Source : Sasha Abramsky, Truthout
Traduit par les lecteurs du site Les-Crises

Le US Capitol Visitor Center, à Washington, est fermé aux visiteurs pendant le shutdown du gouvernement fédéral, ce 1er octobre 2025. Chip Somodevilla / Getty Images

Alors que des services essentiels sont paralysés et que les fonctionnaires fédéraux ne sont pas payés, Donald Trump profite du shutdown pour faire ce qu’il fait le mieux : s’emparer de plus de pouvoir.

La semaine dernière, alors que le shutdown se profilait, Donald Trump s’est réjoui à l’idée que son administration s’en serve comme d’une excuse pour fermer les « agences démocrates », quoi que cela veuille dire. Le grand chef MAGA a décrété qu’il s’agissait d’une « opportunité sans précédent » qui lui était offerte par les « Démocrates de la gauche radicale. » De son côté, Russell Vought, l’un des architectes intellectuels du Projet 2025 et directeur du Bureau de la gestion et du budget (OMB), a clairement indiqué que le shutdown était l’occasion de tailler dans les dépenses approuvées par le Congrès, en particulier si elles impliquaient des fonds qui allaient de manière disproportionnée aux États bleus [démocrates, NdT]. Dans une note envoyée à tous les ministères dans les jours qui ont précédé le shutdown, l’OMB de Vought a donné ordre aux agences de présenter des plans de réduction des effectifs en ce qui concerne les projets, les programmes et les activités qui ne seraient pas « dans la droite ligne des priorités du président. » Avec cette directive, l’OMB conforte la mission de son directeur, partisan de longue date d’une présidence sans entraves, qui consiste à permettre à Trump d’ignorer le Congrès à sa guise.

L’administration a ensuite décidé de retirer 8 milliards de dollars de subventions pour les énergies propres accordées à 16 États démocrates et de suspendre le versement de 18 milliards de dollars destinés à des projets fédéraux d’infrastructures de transport dans la région de New York. L’Agence fédérale de gestion des urgences (FEMA) a également annoncé qu’elle bloquerait des centaines de millions de dollars attribués au titre des programmes d’aide aux États pour la préparation aux catastrophes jusqu’à ce que ceux-ci revoient leurs estimations démographiques afin de tenir compte des récentes expulsions massives menées par l’administration – une manœuvre évidente visant à réduire la population de grands États démocrates comme la Californie, New York et l’Illinois – dans le but probable de réduire le nombre de représentants qui leur sont attribués au Congrès.

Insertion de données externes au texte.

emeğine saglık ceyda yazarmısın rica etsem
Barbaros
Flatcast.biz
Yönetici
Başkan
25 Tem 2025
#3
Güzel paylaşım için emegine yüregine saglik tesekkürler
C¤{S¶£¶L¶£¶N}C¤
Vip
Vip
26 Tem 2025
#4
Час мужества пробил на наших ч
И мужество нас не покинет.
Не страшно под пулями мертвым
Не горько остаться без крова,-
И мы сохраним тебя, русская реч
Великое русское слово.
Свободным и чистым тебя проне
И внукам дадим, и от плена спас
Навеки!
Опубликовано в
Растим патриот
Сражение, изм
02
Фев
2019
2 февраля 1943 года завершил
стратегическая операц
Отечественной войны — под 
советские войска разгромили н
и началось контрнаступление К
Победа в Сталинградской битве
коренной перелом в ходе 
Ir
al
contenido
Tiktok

Vendredi, alors que le Sénat votait – et ne parvenait pas à adopter – plusieurs projets de loi visant à financer le gouvernement, l’administration a fait savoir, par le biais d’une série d’annonces faites par les porte-parole de la Maison Blanche et leurs représentants dans les médias de droite, que des plans visant à licencier définitivement des milliers d’employés fédéraux supplémentaires entreraient bientôt en vigueur. Le président de la Chambre des représentants, Mike Johnson, toujours aussi docile, a justifié l’abus de pouvoir flagrant de Trump, affirmant qu’avec le shutdown, les Démocrates du Sénat avaient remis « les clés du royaume au président. » Alors que la Maison Blanche évoquait à nouveau de démanteler les agences qui « ne s’alignent pas sur les valeurs de l’administration », Johnson a blâmé les Démocrates, leur attribuant l’échec de l’adoption d’un projet de loi de financement et a déclaré : « Ils ont maintenant de fait mis fin au pouvoir législatif (…) et l’ont confié à l’exécutif » affirmant que les licenciements massifs relevaient de l’autorité de Trump.

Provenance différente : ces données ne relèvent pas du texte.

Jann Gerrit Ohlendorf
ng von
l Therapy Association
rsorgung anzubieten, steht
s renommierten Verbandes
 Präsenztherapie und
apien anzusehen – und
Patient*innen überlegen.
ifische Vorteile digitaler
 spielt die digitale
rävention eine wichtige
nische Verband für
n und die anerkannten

Ces licenciements massifs n’ont pour la plupart pas encore eu lieu. Le 1er octobre, premier jour entier de shutdown, le Federal News Network a fait savoir que seul l’US Patent and Trademark Office avait donné suite aux exigences de réduction de sa capacité, en licenciant 1 % de ses employés afin de « se concentrer sur les opérations essentielles à sa mission. » Dans les jours qui ont suivi, aucun autre licenciement collectif n’a eu lieu. Mais la Maison Blanche a souligné que des milliers d’autres emplois étaient susceptibles de passer à la trappe. Compte tenu de la volonté de Trump de réduire les effectifs fédéraux et de liquider les programmes, les agences et les départements entiers qui ne lui plaisent pas, le shutdown semble n’être qu’un excellent prétexte pour mettre en œuvre les coupes sombres que l’administration aurait probablement engagées de toute façon dans les mois à venir.

Le fait qu’ils n’aient pas commencé à tailler dans les effectifs avant le week-end dernier semble refléter les divisions internes dans les rangs du GOP [Parti républicain, NdT], de nombreux membres du Congrès et sénateurs républicains étant extrêmement mal à l’aise avec le type de réductions gouvernementales tous azimuts défendu par Vought. Mais plus le shutdown se prolonge et plus Trump pense pouvoir présenter les réductions comme étant dues à l’intransigeance des Démocrates au cours du combat pour le budget, et plus l’administration pourrait s’appuyer sur la stratégie « pas de quartier » de Vought. En fait, au cours du week-end, Trump a commencé à présenter les licenciements potentiels comme des « licenciements démocrates. »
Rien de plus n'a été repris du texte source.